Summary of responses
Throughout the consultation, respondents welcomed the opportunity to engage with the CMO Taskforce on this piece of work. Overall, respondents highlighted the need for the clinical pathway to reflect the principles of the changing Scottish legislative and policy landscape. The Barnahus model was highlighted as an example of best practice in this area by providing trauma-informed support, putting the child’s rights first, without undue delay. Respondents further noted the principles of holistic, multi-agency and child-centred approaches as taken in the review of the National Child Protection Guidance and the findings of the Independent Care Review. In particular, respondents noted the need for people’s experiences to shape the pathway. Further clarity was sought on the age of the ‘child’, with respondents expressing a preference for the pathway to cover children and young people up to the age of 18 in line with the UN Convention on the Rights of the Child and the changing policy landscape.

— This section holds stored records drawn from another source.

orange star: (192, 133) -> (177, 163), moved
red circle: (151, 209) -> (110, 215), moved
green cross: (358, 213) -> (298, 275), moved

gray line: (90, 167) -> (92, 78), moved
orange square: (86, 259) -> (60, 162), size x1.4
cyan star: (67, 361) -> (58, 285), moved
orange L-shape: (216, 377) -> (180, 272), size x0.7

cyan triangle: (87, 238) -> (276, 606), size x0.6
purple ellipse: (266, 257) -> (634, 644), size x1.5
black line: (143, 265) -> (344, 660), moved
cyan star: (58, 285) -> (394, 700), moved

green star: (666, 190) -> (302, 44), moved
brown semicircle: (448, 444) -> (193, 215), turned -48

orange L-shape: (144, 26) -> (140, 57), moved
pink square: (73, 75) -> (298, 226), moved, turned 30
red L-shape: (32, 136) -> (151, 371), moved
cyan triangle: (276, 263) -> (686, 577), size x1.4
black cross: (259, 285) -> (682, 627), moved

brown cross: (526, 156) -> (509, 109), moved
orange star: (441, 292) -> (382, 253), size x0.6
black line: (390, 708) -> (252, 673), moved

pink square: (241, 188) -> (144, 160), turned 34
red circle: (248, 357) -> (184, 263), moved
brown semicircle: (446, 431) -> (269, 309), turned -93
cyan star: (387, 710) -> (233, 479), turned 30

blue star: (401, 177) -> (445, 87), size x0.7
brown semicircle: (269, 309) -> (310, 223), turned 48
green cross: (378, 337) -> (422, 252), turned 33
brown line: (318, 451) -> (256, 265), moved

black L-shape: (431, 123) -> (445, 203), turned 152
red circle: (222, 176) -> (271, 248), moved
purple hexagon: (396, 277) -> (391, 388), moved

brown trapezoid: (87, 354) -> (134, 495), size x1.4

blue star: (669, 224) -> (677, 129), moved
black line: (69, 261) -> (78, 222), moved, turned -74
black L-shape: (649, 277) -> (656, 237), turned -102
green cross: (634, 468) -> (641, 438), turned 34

Some areas for further review were suggested, namely that the document should be amended to reflect the multi-agency nature of child protection, and in particular that the process a child or young person goes through is often a journey rather than a series of isolated events. Respondents highlighted the need for the pathway to issues inequalities of provision of recovery and support services, including the role of the third sector and community Child and Adolescent Mental Health Services (CAMHS). Additionally, respondents highlighted that the figures contained for the prevalence of child sexual abuse represented reported rates, and expressed a desire for the figures to reflect the healthcare-specific focus of the clinical pathway. There was a further recommendation from respondents that specific provision should be made for disabled children in order to ensure equity of provision.

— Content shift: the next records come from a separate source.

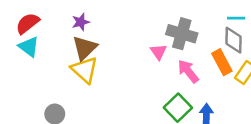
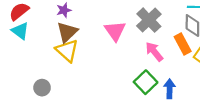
gray cross: (182, 34) -> (149, 20), turned 30
pink triangle: (158, 52) -> (115, 31), moved, size x1.5

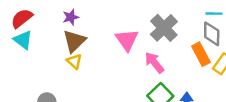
yellow triangle: (67, 51) -> (74, 61), size x0.6
pink arrow: (154, 52) -> (154, 63), moved

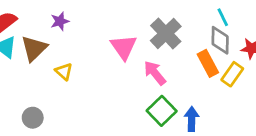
cyan line: (214, 14) -> (223, 17), turned 63
brown triangle: (74, 41) -> (34, 48), moved

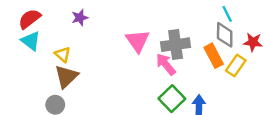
gray cross: (166, 33) -> (176, 45), moved, turned 36
brown triangle: (34, 48) -> (66, 77), moved
yellow triangle: (64, 72) -> (63, 54), moved

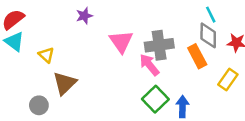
purple star: (80, 18) -> (84, 16), moved
yellow rectangle: (236, 65) -> (228, 80), moved
brown triangle: (66, 77) -> (65, 83), moved

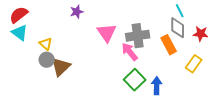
gray circle: (39, 105) -> (47, 60), moved

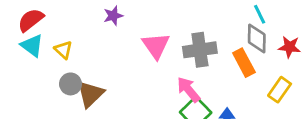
yellow triangle: (46, 44) -> (63, 50), moved
pink arrow: (130, 52) -> (189, 90), moved

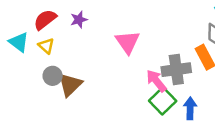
purple star: (113, 16) -> (79, 20), moved
red semicircle: (31, 20) -> (45, 20), moved
gray cross: (200, 50) -> (176, 70), moved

In both the aims and the context provided in the pathway, respondents welcomed the focus on the provision of trauma-informed support and national consistency. In some areas, concern was expressed about the mechanisms of locally implementing the pathway. Additionally, further information was requested on the relationship between the clinical pathway and a multi-agency child protection response, specifically the role of the Interagency Referral Discussion (IRD).
Respondents noted that the behaviour the perpetrators and the response of agencies to that behaviour could be highlighted. In particular respondents recommended highlighting several key areas of child sexual abuse, namely child sexual exploitation of children over the age of 16; online child sexual abuse; and sexual abuse within the context of wider domestic abuse. Respondents highlighted that situating children’s experiences within this context, and the context of recovery, may help fulfil the aims of the pathway.
The CMO Taskforce would like to take this opportunity to thank everyone who responded and provided feedback during the consultation period.